No basta solo con quejarnos y atacar debemos actuar, empezar a organizar y separar nuestros propios residuos y nuestras prácticas de uso de los recursos. Hay que entender que todo lo que va a la basura y llega al relleno Doña Juana no tiene segundas oportunidades. Por eso, si alguien tiene dudas sobre algún material, lo mejor que puede hacer es depositarlo en la sección de reciclaje y darle el chance que alguien con más pericia lo pueda separar de la manera adecuada para que puedan ser aprovechados.

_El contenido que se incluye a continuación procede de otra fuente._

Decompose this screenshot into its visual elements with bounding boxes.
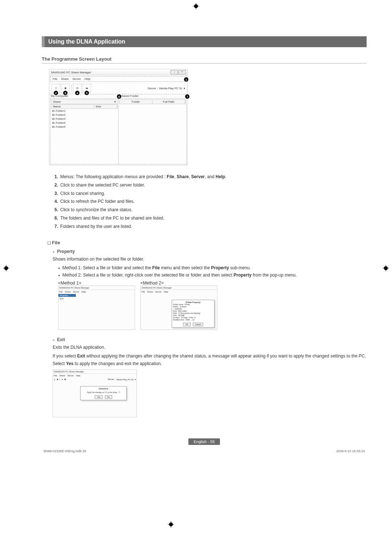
list-item[interactable]: Folder3 <box>51 117 118 121</box>
col-size: Size <box>94 105 117 109</box>
badge-7: 7 <box>185 94 189 99</box>
ok-button[interactable]: OK <box>183 323 191 326</box>
reg-mark-right <box>383 265 389 271</box>
menu-share[interactable]: Share <box>61 77 69 81</box>
menu-server[interactable]: Server <box>72 77 81 81</box>
share-icon[interactable]: ⇪2 <box>52 84 60 93</box>
right-columns: Folder Full Path <box>119 99 186 104</box>
subheading: The Programme Screen Layout <box>42 56 367 64</box>
property-desc: Shows information on the selected file o… <box>53 255 367 263</box>
titlebar: SAMSUNG PC Share Manager – × <box>49 69 187 75</box>
property-heading: Property <box>53 249 367 254</box>
sync-icon[interactable]: ⇆5 <box>82 84 91 93</box>
server-label: Server : <box>148 87 158 90</box>
list-item: 5.Click to synchronize the share status. <box>54 206 367 214</box>
list-item[interactable]: Folder4 <box>51 121 118 125</box>
col-fullpath: Full Path <box>152 100 185 104</box>
cancel-button[interactable]: Cancel <box>193 323 204 326</box>
exit-line2: If you select Exit without applying the … <box>53 352 367 367</box>
yes-button[interactable]: Yes <box>95 395 103 399</box>
method1-col: <Method 1> SAMSUNG PC Share Manager File… <box>58 281 135 330</box>
method1-text: Method 1: Select a file or folder and se… <box>58 264 367 271</box>
dialog-title: [Attention] <box>82 388 125 390</box>
method1-label: <Method 1> <box>58 281 135 286</box>
server-dropdown[interactable]: Media Play PC Sr. ▾ <box>159 87 185 90</box>
reg-mark-left <box>3 265 9 271</box>
refresh-icon[interactable]: ⟳4 <box>73 84 82 93</box>
menu-help[interactable]: Help <box>85 77 90 81</box>
pane-right: Folder Full Path <box>119 99 187 164</box>
col-name: Name <box>52 105 94 109</box>
list-item: 3.Click to cancel sharing. <box>54 189 367 198</box>
close-icon[interactable]: × <box>179 70 186 74</box>
divider <box>72 84 72 92</box>
mini-menu: FileShareServerHelp <box>53 374 136 377</box>
badge-1: 1 <box>184 77 188 82</box>
dialog-msg: Apply the changes on 'A' to the share…? <box>82 391 125 393</box>
exit-dialog: [Attention] Apply the changes on 'A' to … <box>80 386 127 400</box>
reg-mark-top <box>193 3 199 9</box>
page: Using the DLNA Application The Programme… <box>0 0 392 464</box>
list-item[interactable]: Folder5 <box>51 125 118 129</box>
panes: Share ▾ Name Size Folder1 Folder2 Folder… <box>50 98 187 164</box>
toolbar: ⇪2 ✖3 ⟳4 ⇆5 Server : Media Play PC Sr. ▾ <box>49 82 187 94</box>
pane-titles: My Computer 6 Shared Folder 7 <box>49 94 187 98</box>
folder-dropdown[interactable]: Share ▾ <box>51 99 118 104</box>
page-number: English - 55 <box>188 438 220 445</box>
list-item: 1.Menus: The following application menus… <box>54 173 367 181</box>
window-controls: – × <box>171 70 186 74</box>
method-screenshots: <Method 1> SAMSUNG PC Share Manager File… <box>58 281 367 330</box>
app-title: SAMSUNG PC Share Manager <box>51 71 91 74</box>
numbered-list: 1.Menus: The following application menus… <box>54 173 367 231</box>
menu-property-hl: Property <box>58 294 76 297</box>
doc-footer: BN68-02330E-00Eng.indb 55 2009-6-10 16:3… <box>42 449 367 453</box>
section-title: Using the DLNA Application <box>42 36 367 47</box>
screenshot-exit: SAMSUNG PC Share Manager FileShareServer… <box>53 369 137 417</box>
dialog-line: Modified time : 2008-…-12 <box>173 319 213 321</box>
mini-menu: FileShareServerHelp <box>58 290 135 294</box>
list-item[interactable]: Folder1 <box>51 109 118 113</box>
app-title: SAMSUNG PC Share Manager <box>141 286 217 290</box>
menu-file[interactable]: File <box>53 77 57 81</box>
menu-exit: Exit <box>58 297 135 300</box>
app-title: SAMSUNG PC Share Manager <box>58 286 135 290</box>
pane-left: Share ▾ Name Size Folder1 Folder2 Folder… <box>50 99 119 164</box>
menu-bar: File Share Server Help 1 <box>50 76 187 82</box>
no-button[interactable]: No <box>105 395 112 399</box>
method2-text: Method 2: Select a file or folder, right… <box>58 271 367 279</box>
list-item: 6.The folders and files of the PC to be … <box>54 214 367 222</box>
method2-col: <Method 2> SAMSUNG PC Share Manager File… <box>140 281 217 330</box>
left-columns: Name Size <box>51 104 118 109</box>
col-folder: Folder <box>120 100 152 104</box>
exit-line1: Exits the DLNA application. <box>53 344 367 351</box>
screenshot-method2: SAMSUNG PC Share Manager FileShareServer… <box>140 286 217 330</box>
shared-folder-label: Shared Folder <box>117 94 186 98</box>
method2-label: <Method 2> <box>140 281 217 286</box>
doc-time: 2009-6-10 16:33:24 <box>336 449 365 453</box>
list-item: 4.Click to refresh the PC folder and fil… <box>54 197 367 206</box>
file-heading: File <box>47 240 367 245</box>
app-title: SAMSUNG PC Share Manager <box>53 370 136 374</box>
folder-list: Folder1 Folder2 Folder3 Folder4 Folder5 <box>51 109 118 129</box>
mini-menu: FileShareServerHelp <box>141 290 217 294</box>
exit-shot-wrap: SAMSUNG PC Share Manager FileShareServer… <box>53 369 367 417</box>
screenshot-method1: SAMSUNG PC Share Manager FileShareServer… <box>58 286 135 330</box>
doc-code: BN68-02330E-00Eng.indb 55 <box>44 449 86 453</box>
screenshot-main: SAMSUNG PC Share Manager – × File Share … <box>49 69 188 165</box>
page-footer: English - 55 <box>42 439 367 444</box>
dialog-buttons: Yes No <box>82 395 125 399</box>
list-item: 2.Click to share the selected PC server … <box>54 181 367 189</box>
unshare-icon[interactable]: ✖3 <box>61 84 70 93</box>
min-icon[interactable]: – <box>171 70 178 74</box>
exit-heading: Exit <box>53 337 367 342</box>
property-dialog: [Folder Property] Folder name : Folder S… <box>172 300 215 328</box>
list-item[interactable]: Folder2 <box>51 113 118 117</box>
folder-dropdown-value: Share <box>53 100 61 103</box>
mini-toolbar: ⇪✖|⟳⇆ Server : Media Play PC Sr. ▾ <box>53 377 136 381</box>
my-computer-label: My Computer <box>51 94 117 98</box>
dialog-buttons: OK Cancel <box>173 323 213 326</box>
list-item: 7.Folders shared by the user are listed. <box>54 222 367 231</box>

No hay excusas para no reciclar, debemos sumarnos a las iniciativas que están adelantando entidades como Área Limpia, Promoambiental, Lime, Ciudad Limpia y Bogotá Limpia, las cinco empresas prestadoras del servicio de aseo en Bogotá, para unirnos a las campañas pedagógicas que nos enseñan a reciclar.
También aprovechar los nuevos espacios propicios ya que son uno de los componentes de mayor importancia, generar espacios para que los ciudadanos separen los residuos porque si la gente no tiene dónde separar su basura, pues no lo va a hacer, porque nos falta una cultura ciudadana sólida.
Defiendo el empezar a tener una buena costumbre y generar mejores hábitos, cuidando el medio ambiente, cada acción por mínima que sea y por insignificante que nos parezca, como cosas tan simples como tener bolsas claras para residuos reciclables y sacarlos los días que son, apagar la luz, cerrar la llave entre otras al parecer son cosas mínimas que generan mucho impacto y entre más lo hagamos, más resultados positivos para todos vamos a conseguir; al mismo tiempo exigir a la administración que regule para las organizaciones tanto públicas como privadas que incumplan con protocolos ambientales que se definan claramente basados en la razón y no en intereses privados.